_HOW TO COMPLETE THIS TASK_
Copy, from the data below, each line that has the word "maximize".

Entries taken from a collection
▼▼▼

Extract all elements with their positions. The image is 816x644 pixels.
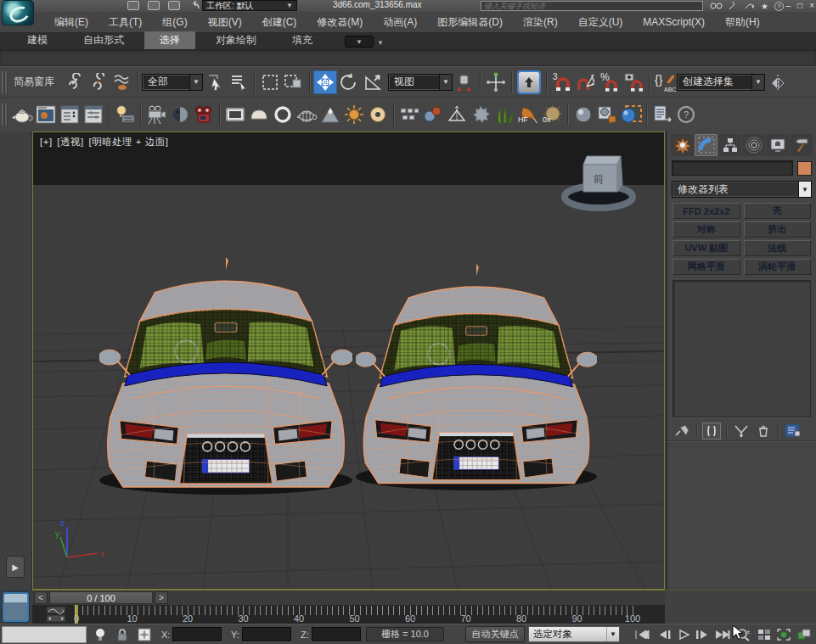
bind-to-space-warp-icon[interactable]: [110, 70, 134, 94]
select-and-rotate-button[interactable]: [337, 70, 361, 94]
viewport-menu-shading[interactable]: [明暗处理 + 边面]: [88, 137, 168, 147]
maxscript-mini-listener[interactable]: [2, 626, 87, 643]
primitive-ring-icon[interactable]: [271, 103, 295, 126]
toolbar-drag-handle[interactable]: [2, 104, 8, 126]
hair-fur-icon[interactable]: HF: [516, 103, 540, 126]
z-coord-field[interactable]: [312, 627, 361, 641]
modifier-set-button[interactable]: 壳: [744, 203, 812, 219]
tab-display[interactable]: [766, 134, 789, 156]
go-to-end-button[interactable]: [713, 626, 731, 642]
donut-icon[interactable]: [366, 103, 390, 126]
modifier-set-button[interactable]: 法线: [744, 240, 812, 256]
menu-item[interactable]: 图形编辑器(D): [427, 13, 513, 32]
perspective-viewport[interactable]: [+] [透视] [明暗处理 + 边面]: [32, 132, 665, 590]
mountain-icon[interactable]: [318, 103, 342, 126]
save-file-icon[interactable]: [168, 1, 180, 10]
select-by-name-icon[interactable]: [227, 70, 250, 94]
render-presets-list-icon[interactable]: [58, 103, 82, 126]
menu-item[interactable]: 自定义(U): [568, 13, 633, 32]
render-setup-ball-icon[interactable]: [619, 103, 643, 126]
shaded-head-icon[interactable]: [168, 103, 192, 126]
render-setup-teapot-icon[interactable]: [10, 103, 34, 126]
use-pivot-point-icon[interactable]: [453, 70, 476, 94]
percent-snap-toggle-icon[interactable]: %: [598, 70, 622, 94]
select-object-icon[interactable]: [203, 70, 227, 94]
select-and-scale-button[interactable]: [361, 70, 385, 94]
light-lister-icon[interactable]: [113, 103, 137, 126]
remove-modifier-icon[interactable]: [754, 423, 773, 440]
spinner-snap-toggle-icon[interactable]: [622, 70, 645, 94]
rock-noise-icon[interactable]: [469, 103, 492, 126]
selection-filter-dropdown[interactable]: 全部 ▼: [142, 74, 203, 91]
grass-icon[interactable]: [492, 103, 516, 126]
toolbar-drag-handle[interactable]: [2, 71, 8, 93]
next-frame-slider-button[interactable]: >: [155, 591, 168, 604]
object-name-field[interactable]: [672, 160, 793, 176]
snaps-toggle-3d-icon[interactable]: 3: [550, 70, 574, 94]
maximize-button[interactable]: □: [797, 1, 802, 10]
angle-snap-toggle-icon[interactable]: [574, 70, 598, 94]
time-slider-value[interactable]: 0 / 100: [49, 591, 153, 604]
key-icon[interactable]: [729, 2, 739, 10]
document-exchange-icon[interactable]: [650, 103, 674, 126]
maximize-viewport-toggle-button[interactable]: [795, 626, 813, 642]
play-animation-button[interactable]: [675, 626, 693, 642]
minimize-button[interactable]: –: [786, 1, 791, 10]
menu-item[interactable]: MAXScript(X): [633, 14, 715, 31]
linked-spheres-icon[interactable]: [421, 103, 445, 126]
key-filter-dropdown[interactable]: 选定对象 ▼: [528, 626, 620, 642]
primitive-blob-icon[interactable]: [247, 103, 271, 126]
ribbon-options-caret[interactable]: ▼: [377, 39, 384, 47]
named-selection-sets-dropdown[interactable]: 创建选择集 ▼: [677, 74, 765, 91]
next-frame-button[interactable]: [693, 626, 711, 642]
menu-item[interactable]: 组(G): [152, 13, 197, 32]
pin-stack-icon[interactable]: [672, 423, 691, 440]
pyramid-gizmo-icon[interactable]: [445, 103, 469, 126]
y-coord-field[interactable]: [242, 627, 291, 641]
keyboard-shortcut-override-toggle[interactable]: [519, 72, 539, 92]
help-circle-icon[interactable]: ?: [674, 103, 698, 126]
isolate-selection-icon[interactable]: [92, 627, 109, 642]
menu-item[interactable]: 修改器(M): [307, 13, 373, 32]
edit-named-selection-sets-icon[interactable]: {}ABC: [653, 70, 677, 94]
modifier-set-button[interactable]: 挤出: [744, 221, 812, 238]
mini-curve-editor-icon[interactable]: [47, 607, 65, 624]
select-and-move-button[interactable]: [313, 70, 337, 94]
timeline-ruler[interactable]: 0102030405060708090100: [32, 605, 665, 624]
array-boxes-icon[interactable]: [397, 103, 421, 126]
select-and-manipulate-icon[interactable]: [484, 70, 508, 94]
search-input[interactable]: [481, 2, 702, 10]
tab-utilities[interactable]: [790, 134, 813, 156]
sun-icon[interactable]: [342, 103, 366, 126]
menu-item[interactable]: 视图(V): [198, 13, 252, 32]
rectangular-selection-region-icon[interactable]: [258, 70, 282, 94]
auto-key-button[interactable]: 自动关键点: [465, 626, 525, 642]
modifier-set-button[interactable]: FFD 2x2x2: [672, 203, 740, 219]
close-button[interactable]: ×: [809, 1, 814, 10]
previous-frame-button[interactable]: [656, 626, 673, 642]
wireframe-teapot-icon[interactable]: [295, 103, 318, 126]
zoom-extents-button[interactable]: [774, 626, 792, 642]
go-to-start-button[interactable]: [633, 626, 650, 642]
object-color-swatch[interactable]: [797, 161, 812, 176]
expand-panel-button[interactable]: ▶: [6, 556, 25, 578]
help-icon[interactable]: ?: [774, 2, 784, 11]
ribbon-tab[interactable]: 建模: [12, 31, 63, 49]
show-end-result-toggle[interactable]: [702, 423, 721, 440]
zoom-all-views-button[interactable]: [755, 626, 773, 642]
mirror-icon[interactable]: [767, 70, 791, 94]
open-file-icon[interactable]: [148, 1, 160, 10]
menu-item[interactable]: 渲染(R): [513, 13, 568, 32]
modifier-set-button[interactable]: 涡轮平滑: [744, 259, 812, 275]
unlink-selection-icon[interactable]: [87, 70, 110, 94]
rendered-frame-window-icon[interactable]: [34, 103, 58, 126]
tab-create[interactable]: [671, 134, 694, 156]
modifier-set-button[interactable]: 网格平滑: [672, 259, 740, 275]
x-coord-field[interactable]: [172, 627, 222, 641]
video-camera-red-icon[interactable]: [192, 103, 216, 126]
search-box[interactable]: [481, 1, 703, 11]
tab-motion[interactable]: [742, 134, 765, 156]
environment-settings-icon[interactable]: [82, 103, 105, 126]
viewport-menu-general[interactable]: [+]: [40, 137, 53, 147]
modifier-list-dropdown[interactable]: 修改器列表 ▼: [672, 181, 812, 198]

▲▲▲

_EXPECTED ANSWER_
maximize-button[interactable]: □: [797, 1, 802, 10]
maximize-viewport-toggle-button[interactable]: [795, 626, 813, 642]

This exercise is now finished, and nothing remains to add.